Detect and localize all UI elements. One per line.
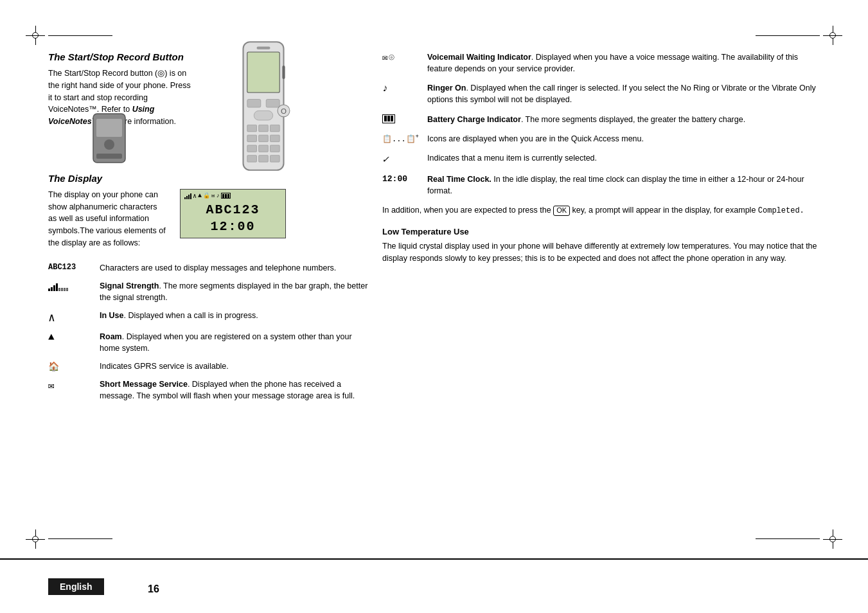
svg-text:O: O: [281, 107, 287, 115]
svg-rect-24: [282, 66, 285, 79]
display-body-text: The display on your phone can show alpha…: [48, 189, 167, 249]
svg-rect-19: [247, 155, 257, 163]
page-number: 16: [148, 583, 159, 595]
symbol-abc-desc: Characters are used to display messages …: [100, 262, 369, 274]
rule-top-left: [48, 35, 112, 36]
svg-rect-9: [254, 111, 272, 120]
completed-example: Completed.: [758, 206, 804, 215]
symbol-signal-desc: Signal Strength. The more segments displ…: [100, 280, 369, 303]
svg-rect-16: [247, 145, 257, 152]
start-stop-section: The Start/Stop Record Button The Start/S…: [48, 51, 369, 128]
signal-bars-icon: [48, 281, 68, 291]
quick-access-icons: 📋...📋+: [382, 134, 419, 144]
svg-rect-20: [259, 155, 269, 163]
symbol-quickaccess-desc: Icons are displayed when you are in the …: [427, 133, 820, 145]
right-column: ✉⦾ Voicemail Waiting Indicator. Displaye…: [382, 51, 820, 265]
bottom-bar: English 16: [0, 558, 868, 613]
svg-rect-5: [247, 52, 279, 93]
phone-icon-svg: [90, 112, 128, 164]
lcd-battery-icon: [221, 193, 231, 199]
svg-rect-3: [96, 154, 122, 159]
battery-charge-icon: [382, 114, 395, 123]
symbol-row-battery: Battery Charge Indicator. The more segme…: [382, 114, 820, 125]
symbol-clock-icon: 12:00: [382, 173, 427, 184]
symbol-row-ringer: ♪ Ringer On. Displayed when the call rin…: [382, 82, 820, 105]
phone-image-large: O: [209, 39, 318, 173]
low-temp-title: Low Temperature Use: [382, 227, 820, 236]
svg-rect-14: [259, 135, 269, 142]
symbol-row-inuse: ∧ In Use. Displayed when a call is in pr…: [48, 310, 369, 324]
symbol-battery-desc: Battery Charge Indicator. The more segme…: [427, 114, 820, 125]
lcd-ringer-icon: ♪: [216, 193, 219, 199]
right-symbol-table: ✉⦾ Voicemail Waiting Indicator. Displaye…: [382, 51, 820, 197]
symbol-roam-icon: ▲: [48, 331, 100, 343]
symbol-checkmark-desc: Indicates that a menu item is currently …: [427, 152, 820, 164]
symbol-voicemail-icon: ✉⦾: [382, 51, 427, 63]
svg-rect-21: [270, 155, 280, 163]
ok-prompt-text: In addition, when you are expected to pr…: [382, 206, 553, 215]
svg-rect-6: [257, 47, 270, 49]
svg-rect-8: [266, 100, 279, 108]
rule-top-right: [756, 35, 820, 36]
symbol-inuse-desc: In Use. Displayed when a call is in prog…: [100, 310, 369, 321]
language-badge: English: [48, 578, 104, 595]
symbol-ringer-desc: Ringer On. Displayed when the call ringe…: [427, 82, 820, 105]
lcd-in-use-icon: ∧: [193, 192, 197, 200]
main-content: The Start/Stop Record Button The Start/S…: [48, 51, 820, 555]
display-title: The Display: [48, 173, 369, 184]
symbol-gprs-desc: Indicates GPRS service is available.: [100, 360, 369, 372]
svg-rect-13: [247, 135, 257, 142]
svg-rect-11: [259, 125, 269, 132]
lcd-lock-icon: 🔒: [203, 192, 210, 199]
lcd-line2: 12:00: [184, 218, 281, 235]
symbol-signal-icon: [48, 280, 100, 291]
phone-large-svg: O: [209, 39, 318, 173]
lcd-roam-icon: ▲: [198, 192, 202, 199]
lcd-mockup: ∧ ▲ 🔒 ✉ ♪ ABC123: [180, 189, 286, 238]
symbol-row-roam: ▲ Roam. Displayed when you are registere…: [48, 331, 369, 354]
symbol-sms-icon: ✉: [48, 378, 100, 392]
low-temp-section: Low Temperature Use The liquid crystal d…: [382, 227, 820, 265]
symbol-gprs-icon: 🏠: [48, 360, 100, 372]
symbol-quickaccess-icon: 📋...📋+: [382, 133, 427, 144]
symbol-roam-desc: Roam. Displayed when you are registered …: [100, 331, 369, 354]
symbol-row-voicemail: ✉⦾ Voicemail Waiting Indicator. Displaye…: [382, 51, 820, 75]
symbol-row-clock: 12:00 Real Time Clock. In the idle displ…: [382, 173, 820, 197]
display-description: The display on your phone can show alpha…: [48, 189, 167, 249]
svg-rect-18: [270, 145, 280, 152]
svg-rect-17: [259, 145, 269, 152]
lcd-display-container: ∧ ▲ 🔒 ✉ ♪ ABC123: [180, 189, 286, 238]
symbol-abc-icon: ABC123: [48, 262, 100, 272]
crosshair-bottom-right: [823, 529, 842, 549]
symbol-battery-icon: [382, 114, 427, 123]
svg-rect-2: [104, 139, 114, 150]
lcd-main-display: ABC123 12:00: [184, 202, 281, 235]
ok-prompt-suffix: key, a prompt will appear in the display…: [572, 206, 758, 215]
svg-rect-7: [247, 100, 261, 108]
lcd-signal-icon: [184, 193, 191, 199]
display-section: The Display The display on your phone ca…: [48, 173, 369, 402]
ok-key-badge: OK: [553, 206, 570, 216]
svg-rect-10: [247, 125, 257, 132]
symbol-clock-desc: Real Time Clock. In the idle display, th…: [427, 173, 820, 197]
symbol-row-quickaccess: 📋...📋+ Icons are displayed when you are …: [382, 133, 820, 145]
symbol-row-abc: ABC123 Characters are used to display me…: [48, 262, 369, 274]
crosshair-top-right: [823, 26, 842, 45]
symbol-checkmark-icon: ✓: [382, 152, 427, 166]
symbol-row-gprs: 🏠 Indicates GPRS service is available.: [48, 360, 369, 372]
ok-prompt: In addition, when you are expected to pr…: [382, 204, 820, 217]
symbol-row-sms: ✉ Short Message Service. Displayed when …: [48, 378, 369, 402]
symbol-sms-desc: Short Message Service. Displayed when th…: [100, 378, 369, 402]
low-temp-body: The liquid crystal display used in your …: [382, 240, 820, 265]
symbol-row-checkmark: ✓ Indicates that a menu item is currentl…: [382, 152, 820, 166]
symbol-row-signal: Signal Strength. The more segments displ…: [48, 280, 369, 303]
crosshair-top-left: [26, 26, 45, 45]
phone-icon-small: [90, 112, 128, 164]
lcd-msg-icon: ✉: [211, 192, 215, 199]
svg-rect-1: [96, 119, 122, 137]
crosshair-bottom-left: [26, 529, 45, 549]
symbol-voicemail-desc: Voicemail Waiting Indicator. Displayed w…: [427, 51, 820, 75]
symbol-inuse-icon: ∧: [48, 310, 100, 324]
svg-rect-12: [270, 125, 280, 132]
lcd-top-icons: ∧ ▲ 🔒 ✉ ♪: [184, 192, 281, 200]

************

--- AIM OF THE TASK ---
Copy out, from the data above, every line holding the word "English".

--- RESPONSE TO THIS EXERCISE ---
bottom-bar: English 16: [0, 558, 868, 613]
language-badge: English: [48, 578, 104, 595]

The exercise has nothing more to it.